If Memory Serves
And far too often, it doesn't
I had a memory from childhood of walking through a half-demolished house — no roof, walls laid bare down to the stone, and an old, broken piano sitting there, exposed to the elements.
It was a strange, disjointed memory. I couldn’t place it in time, only that I must have been very young. In the memory, my stepdad was with me, showing me these houses in a destroyed neighborhood. But where? I couldn’t place the location, either.
I assumed it was somewhere in Belle Glade, Florida, where I grew up. But I couldn’t remember any place there that was a whole neighborhood of abandoned homes, open to the weather, slowly falling apart.

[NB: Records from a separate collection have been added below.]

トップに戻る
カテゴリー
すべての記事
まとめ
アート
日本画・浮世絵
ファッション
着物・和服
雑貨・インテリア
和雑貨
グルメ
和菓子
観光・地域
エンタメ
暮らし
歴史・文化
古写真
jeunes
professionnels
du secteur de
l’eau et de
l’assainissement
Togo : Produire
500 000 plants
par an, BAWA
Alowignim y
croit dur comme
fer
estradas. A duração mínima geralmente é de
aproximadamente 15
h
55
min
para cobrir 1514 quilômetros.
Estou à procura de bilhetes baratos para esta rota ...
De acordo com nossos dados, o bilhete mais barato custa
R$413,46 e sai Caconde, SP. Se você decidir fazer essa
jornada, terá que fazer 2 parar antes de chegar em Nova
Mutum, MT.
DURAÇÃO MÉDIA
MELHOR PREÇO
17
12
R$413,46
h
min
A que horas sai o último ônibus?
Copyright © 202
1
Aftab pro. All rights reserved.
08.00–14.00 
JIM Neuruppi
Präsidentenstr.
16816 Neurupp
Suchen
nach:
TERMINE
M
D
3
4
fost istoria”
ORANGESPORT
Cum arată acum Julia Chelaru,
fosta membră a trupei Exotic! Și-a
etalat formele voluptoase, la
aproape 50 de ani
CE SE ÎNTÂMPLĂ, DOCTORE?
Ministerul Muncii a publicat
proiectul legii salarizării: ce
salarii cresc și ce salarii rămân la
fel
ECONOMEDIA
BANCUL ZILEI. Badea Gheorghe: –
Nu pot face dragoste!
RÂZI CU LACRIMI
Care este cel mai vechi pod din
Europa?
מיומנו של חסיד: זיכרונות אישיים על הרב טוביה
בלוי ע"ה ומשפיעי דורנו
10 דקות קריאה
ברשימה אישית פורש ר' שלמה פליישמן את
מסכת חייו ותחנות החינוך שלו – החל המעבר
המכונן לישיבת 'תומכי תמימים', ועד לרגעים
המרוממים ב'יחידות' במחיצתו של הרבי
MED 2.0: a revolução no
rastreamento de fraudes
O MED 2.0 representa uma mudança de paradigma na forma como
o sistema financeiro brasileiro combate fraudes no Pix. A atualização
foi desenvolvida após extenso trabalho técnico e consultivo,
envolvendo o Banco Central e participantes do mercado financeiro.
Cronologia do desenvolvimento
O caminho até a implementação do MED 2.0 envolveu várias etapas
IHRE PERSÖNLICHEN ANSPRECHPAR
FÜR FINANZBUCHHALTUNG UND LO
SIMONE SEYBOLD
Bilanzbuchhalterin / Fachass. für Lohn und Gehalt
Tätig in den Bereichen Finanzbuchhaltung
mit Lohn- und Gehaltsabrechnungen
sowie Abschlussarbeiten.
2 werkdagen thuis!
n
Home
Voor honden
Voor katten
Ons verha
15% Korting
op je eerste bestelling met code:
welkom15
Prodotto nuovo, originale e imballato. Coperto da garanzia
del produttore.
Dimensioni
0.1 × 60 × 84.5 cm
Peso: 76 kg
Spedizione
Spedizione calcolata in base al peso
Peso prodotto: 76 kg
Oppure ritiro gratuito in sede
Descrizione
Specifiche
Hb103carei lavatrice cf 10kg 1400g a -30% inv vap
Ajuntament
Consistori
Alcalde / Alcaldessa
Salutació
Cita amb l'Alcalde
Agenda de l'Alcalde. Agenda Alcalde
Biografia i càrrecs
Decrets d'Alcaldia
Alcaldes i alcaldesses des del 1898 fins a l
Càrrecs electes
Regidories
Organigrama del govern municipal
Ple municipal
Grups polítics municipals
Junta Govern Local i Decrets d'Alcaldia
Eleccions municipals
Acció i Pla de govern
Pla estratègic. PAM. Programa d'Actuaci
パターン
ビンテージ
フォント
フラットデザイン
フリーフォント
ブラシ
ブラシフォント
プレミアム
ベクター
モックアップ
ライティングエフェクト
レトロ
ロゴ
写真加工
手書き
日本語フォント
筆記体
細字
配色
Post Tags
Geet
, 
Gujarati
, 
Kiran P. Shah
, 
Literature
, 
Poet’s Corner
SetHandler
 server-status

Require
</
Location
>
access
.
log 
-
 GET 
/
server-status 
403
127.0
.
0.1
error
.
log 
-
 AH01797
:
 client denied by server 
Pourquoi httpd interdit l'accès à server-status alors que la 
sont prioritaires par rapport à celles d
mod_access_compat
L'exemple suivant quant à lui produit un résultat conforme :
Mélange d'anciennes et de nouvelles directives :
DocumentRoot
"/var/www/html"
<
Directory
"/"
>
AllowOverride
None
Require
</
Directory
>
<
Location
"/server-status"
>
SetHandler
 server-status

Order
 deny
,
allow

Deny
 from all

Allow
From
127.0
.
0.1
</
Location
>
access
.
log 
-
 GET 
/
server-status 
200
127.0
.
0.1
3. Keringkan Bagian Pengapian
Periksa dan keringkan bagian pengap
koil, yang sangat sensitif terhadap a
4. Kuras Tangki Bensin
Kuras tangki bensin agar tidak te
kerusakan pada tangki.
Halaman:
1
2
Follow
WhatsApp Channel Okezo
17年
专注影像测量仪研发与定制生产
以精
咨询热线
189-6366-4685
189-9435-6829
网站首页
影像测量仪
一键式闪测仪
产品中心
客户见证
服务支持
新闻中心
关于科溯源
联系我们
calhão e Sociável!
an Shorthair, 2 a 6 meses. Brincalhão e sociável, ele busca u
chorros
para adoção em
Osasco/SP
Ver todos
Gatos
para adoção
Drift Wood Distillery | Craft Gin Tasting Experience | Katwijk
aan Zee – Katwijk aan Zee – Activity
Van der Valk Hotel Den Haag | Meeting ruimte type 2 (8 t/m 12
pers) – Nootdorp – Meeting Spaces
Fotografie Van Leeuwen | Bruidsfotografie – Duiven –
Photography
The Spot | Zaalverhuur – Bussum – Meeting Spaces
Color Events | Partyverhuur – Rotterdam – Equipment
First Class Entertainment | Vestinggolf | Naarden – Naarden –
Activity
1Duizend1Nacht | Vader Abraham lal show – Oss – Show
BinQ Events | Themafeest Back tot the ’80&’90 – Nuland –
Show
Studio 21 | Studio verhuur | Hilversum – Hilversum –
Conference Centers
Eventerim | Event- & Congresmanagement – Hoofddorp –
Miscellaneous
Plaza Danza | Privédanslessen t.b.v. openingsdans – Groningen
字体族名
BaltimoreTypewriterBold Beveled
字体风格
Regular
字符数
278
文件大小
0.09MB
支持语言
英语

Then last night, scrolling through Amazon Prime, I stopped on one of those old C-grade science-fiction movies — this one from 1960, three years before I was born. It was called Beyond the Time Barrier. The acting was, well, the actors at least memorized their lines. It was shot in about two weeks. The story followed an Air Force test pilot who travels sixty-five years into the future — making it 2024, man, what a year that was — and wanders through the ruins of his former air base.
And there it was.
The remains of standing walls. A roofless structure. A broken piano, looking like it had been left outside for years.
My memory.
So that memory wasn’t of a real place at all. I must have seen that movie when I was very young, and that single image stayed with me. Over time, it lost its origin and slowly morphed into a “memory” of being inside an abandoned house with my stepdad.
Memories can lie.
I had another childhood memory like that, but this one was far more disturbing. I was in a dark room. A bright light was shining directly into my face. I was screaming and being held down on a table by several people. My dad was there, the light reflecting off his glasses so I couldn’t see his eyes. An old man was yelling. I was being pressed down, squeezed, tortured.
I could never make sense of that memory, either. (Some friends tried to convince me it was an alien-abduction memory, but don’t get me started on that nonsense.) Eventually, I concluded it must have been a nightmare I’d had as a child — one that stuck with me so vividly that my mind later convinced me it had actually happened.
Fast forward to my last visit with my dad in 2022. I didn’t know it then, but he only had a few months left to live. During that visit, he started sharing stories about me with my wife. He told her about the time, when I was very small, that I was playing in the living room, tripped, and hit the sharp corner of an end table. The corner went straight into my eye.
He told her how frantic he was. There was blood everywhere. He thought I’d lost the eye. He rushed me to Dr. Simmons — an old man who had been practicing medicine far longer than he probably should have. Dr. Simmons told him my eye was still there, but I was about to lose it, and he needed to stitch it immediately.
There was no time for anesthesia. The nurse, my dad, and my stepmom had to hold me down. I was screaming. And Dr. Simmons was yelling, “If you don’t hold him still, I might blind him!”
That was it. And the explanation for the scar above my left eye.
A real memory — but stripped of context. I remembered the terror, the light, the yelling, the feeling of being held down. But I didn’t remember how I got there, or why it was happening. Without those anchors, my mind turned it into something else. A nightmare. A torture scene.
That’s what can happen with memory. We don’t store our past as a clean, continuous recording. We store fragments — images, emotions, physical sensations. When the surrounding details of time, place, and cause are lost, the brain does what it always does: it tries to help. It fills in the gaps. It invents context. Not because it wants to deceive us, but because ambiguity is intolerable.
Memory isn’t a witness. It’s a collaborator. Sometimes a helpful one. Sometimes a little too eager to please. Like a good friend with no boundaries. Or like AI, trying its hardest to help you write that term paper — and quietly making things up when it doesn’t have enough information.
There’s one more unsettling thing about memory. When you remember something, you’re not retrieving the original event. You’re remembering the last time you remembered it. Each recall slightly rewrites the memory before storing it again. Over the years, fragments turn into stories, guesses harden into facts, and confidence grows even as accuracy quietly erodes.
When memory really begins to break down — in dementia or Alzheimer’s — the brain doesn’t stop trying to explain the world. It just has less to work with. Time collapses. Context falls away. And the mind does what it has always done: it fills in the gaps, honestly, desperately, using whatever pieces remain. Not because it’s failing to think — but because thinking is what it does.




Man, I love this! Your intriguing story to its captivating conclusion you have gone to the head of the class, Rob. This is really great.
So, I guess you could say the vivid memory dreams, however detached from context could be considered a forshadow of Dementia/alzheimers? Interesting for sure.